● **Requirement**
Reproduce the whole listing exactly, omitting any picture it holds.

Records provided section start

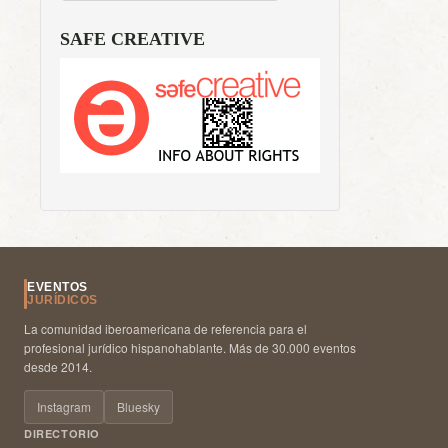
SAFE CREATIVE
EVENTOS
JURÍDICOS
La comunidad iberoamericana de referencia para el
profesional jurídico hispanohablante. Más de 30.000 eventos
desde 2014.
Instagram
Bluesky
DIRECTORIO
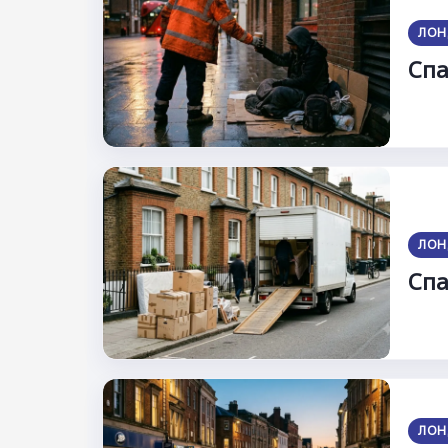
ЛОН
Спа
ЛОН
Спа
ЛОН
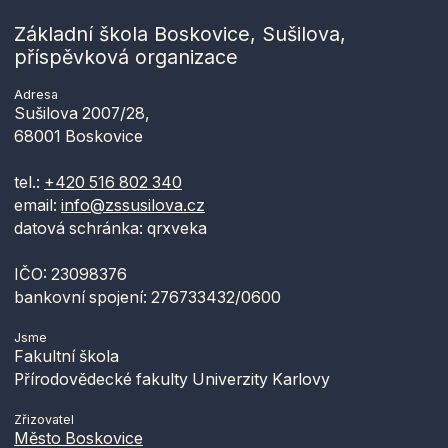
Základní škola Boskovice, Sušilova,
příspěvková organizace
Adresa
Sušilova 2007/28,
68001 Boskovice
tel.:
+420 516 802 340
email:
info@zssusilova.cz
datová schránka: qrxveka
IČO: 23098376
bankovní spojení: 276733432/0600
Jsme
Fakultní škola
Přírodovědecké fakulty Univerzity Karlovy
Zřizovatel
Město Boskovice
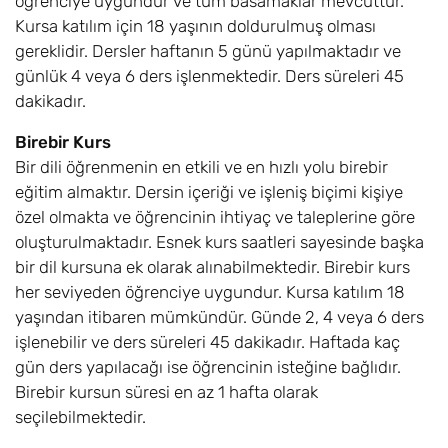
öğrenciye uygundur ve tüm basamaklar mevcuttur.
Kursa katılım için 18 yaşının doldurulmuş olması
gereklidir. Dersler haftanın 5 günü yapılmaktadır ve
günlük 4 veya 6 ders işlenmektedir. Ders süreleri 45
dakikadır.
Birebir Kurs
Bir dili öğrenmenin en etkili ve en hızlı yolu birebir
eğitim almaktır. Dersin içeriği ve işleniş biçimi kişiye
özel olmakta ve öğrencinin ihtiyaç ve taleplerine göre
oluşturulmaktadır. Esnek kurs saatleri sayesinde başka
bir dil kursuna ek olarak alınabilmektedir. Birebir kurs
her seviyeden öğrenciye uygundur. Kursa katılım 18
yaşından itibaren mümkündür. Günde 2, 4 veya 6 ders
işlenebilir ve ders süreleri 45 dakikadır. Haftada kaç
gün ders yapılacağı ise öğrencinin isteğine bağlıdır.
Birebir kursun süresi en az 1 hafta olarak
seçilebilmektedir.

Records provided section end

● **Reply to the task**
SAFE CREATIVE
EVENTOS
JURÍDICOS
La comunidad iberoamericana de referencia para el
profesional jurídico hispanohablante. Más de 30.000 eventos
desde 2014.
Instagram
Bluesky
DIRECTORIO
ЛОН
Спа
ЛОН
Спа
ЛОН
Základní škola Boskovice, Sušilova,
příspěvková organizace
Adresa
Sušilova 2007/28,
68001 Boskovice
tel.:
+420 516 802 340
email:
info@zssusilova.cz
datová schránka: qrxveka
IČO: 23098376
bankovní spojení: 276733432/0600
Jsme
Fakultní škola
Přírodovědecké fakulty Univerzity Karlovy
Zřizovatel
Město Boskovice
öğrenciye uygundur ve tüm basamaklar mevcuttur.
Kursa katılım için 18 yaşının doldurulmuş olması
gereklidir. Dersler haftanın 5 günü yapılmaktadır ve
günlük 4 veya 6 ders işlenmektedir. Ders süreleri 45
dakikadır.
Birebir Kurs
Bir dili öğrenmenin en etkili ve en hızlı yolu birebir
eğitim almaktır. Dersin içeriği ve işleniş biçimi kişiye
özel olmakta ve öğrencinin ihtiyaç ve taleplerine göre
oluşturulmaktadır. Esnek kurs saatleri sayesinde başka
bir dil kursuna ek olarak alınabilmektedir. Birebir kurs
her seviyeden öğrenciye uygundur. Kursa katılım 18
yaşından itibaren mümkündür. Günde 2, 4 veya 6 ders
işlenebilir ve ders süreleri 45 dakikadır. Haftada kaç
gün ders yapılacağı ise öğrencinin isteğine bağlıdır.
Birebir kursun süresi en az 1 hafta olarak
seçilebilmektedir.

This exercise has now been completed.